Os que escaparam à chacina, aos saques, às violações, à tortura, aos incêndios, a toda a sorte de destruições, conseguiram reunir-se e armar-se para, na mesma noite do dia de todas as vilanias, surpreenderem os Franceses a descansar, dormindo sem pesadelos, incluindo as supostas sentinelas, que terão sido os primeiros abatidos, e logo liquidaram quantos puderam dos restantes, apenas deixando fugir alguns dos que acordaram a tempo.
Boa parte destes foram vistos passar, em fuga, pelas sentinelas da Pedra Furada – a que já chamámos Cova da Moura – as quais sentinelas, do seu esconderijo, atiraram a matar, deixando estendidos, no areal em frente do Ribeiro Velho, pelo menos dez soldados franceses, logo sepultados ali mesmo, suficientemente fundo para só cinquenta anos depois as suas ossadas terem sido postas a descoberto por uma grande enchente do rio Seia.
No exterior da Pedra Furada, ainda são bem visíveis as marcas dos tiros dos Franceses contra os milicianos escondidos lá dentro. Mas os milicianos escaparam a tempo do buraco-armadilha em que tinham estado escondidos e a tempo procuraram outro sítio para melhor atirarem sobre os fugitivos franceses, que, sem perceberem então donde eram alvejados, continuaram a atirar cada vez mais desesperadamente para a Pedra Furada enquanto os milicianos os apanhavam pelas costas.
Daqui terão escapado ainda dois ou três que, na fuga, utilizaram o caminho da Folgosa que lhes pareceu deserta. Viram uma casa maior, a casa solarenga dos Calheiros, e, cautelosamente, entraram, arrombando a porta. Correram tudo, roubaram o mais que puderam e refastelaram-se com os vinhos da adega. Completamente bêbados, pareceu-lhes ouvir barulho. Foram ver e deparou-se-lhes um velho numa cadeira de rodas, naturalmente farto de esperar. O primeiro tiro deles não demorou mais que alguns segundos e o velho limitou-se a encostar a cabeça no espaldar. Outro atirador não quis mesmo assim poupar segundo tiro, inútil. O velho apenas descompôs ligeiramente a sua postura. Mas não o ligeiríssimo sorriso na boca, ainda de troça pelos truques com que enganara os Franceses...

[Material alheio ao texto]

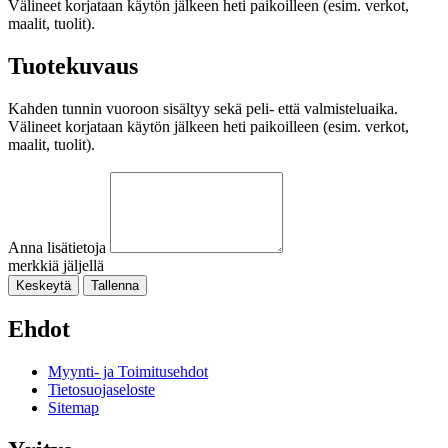
Välineet korjataan käytön jälkeen heti paikoilleen (esim. verkot,
maalit, tuolit).
Tuotekuvaus
Kahden tunnin vuoroon sisältyy sekä peli- että valmisteluaika.
Välineet korjataan käytön jälkeen heti paikoilleen (esim. verkot,
maalit, tuolit).
Anna lisätietoja
merkkiä jäljellä
Keskeytä
Tallenna
Ehdot
Myynti- ja Toimitusehdot
Tietosuojaseloste
Sitemap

Nas duas pontes a montante da Pedra Furada, a da Folgosa e a de Santiago, as sentinelas tiveram também oportunidade de atirar sobre os escapados à fúria dos atiradores da Cova da Moura, os quais continuaram a fugir sem olhar para onde, arteiros agora apenas para meter-se nas bocas dos lobos.
Feliciano, apesar de todos os sucessos tácticos das milícias, a sua e a do Ervedal, não perdeu a cabeça e só no dia seguinte, ao fim da tarde, autorizou o regresso às aldeias, mas depois apenas da chegada dos mensageiros com notícias também tranquilizadoras. E mesmo assim conservando junto às pontes as sentinelas da primeira madrugada, agora já rendidas e reforçadas.
Foram muito louvadas na altura as companhias de milícias de Santa Comba, sob o comando de Feliciano, e a do Ervedal. Aquela pelo modo rigoroso como planeou e executou a sua acção; e esta por ter conseguido, com grande astúcia e decisão, reagir à surpresa e derrota iniciais. Fê-lo duma forma que terá estimulado, dali até à fronteira, e para lá, muitos outros actos de vingança, ou de ataque e contra-ataque, que em poucos dias tornaram a vida muito mais difícil aos Franceses e os convenceram definitivamente de que tinham deixado de estar em país conquistado. Dali em diante, digamos, os Franceses em fuga passaram do ataque por sistema à defensiva sistemática. Ao medo paralisante.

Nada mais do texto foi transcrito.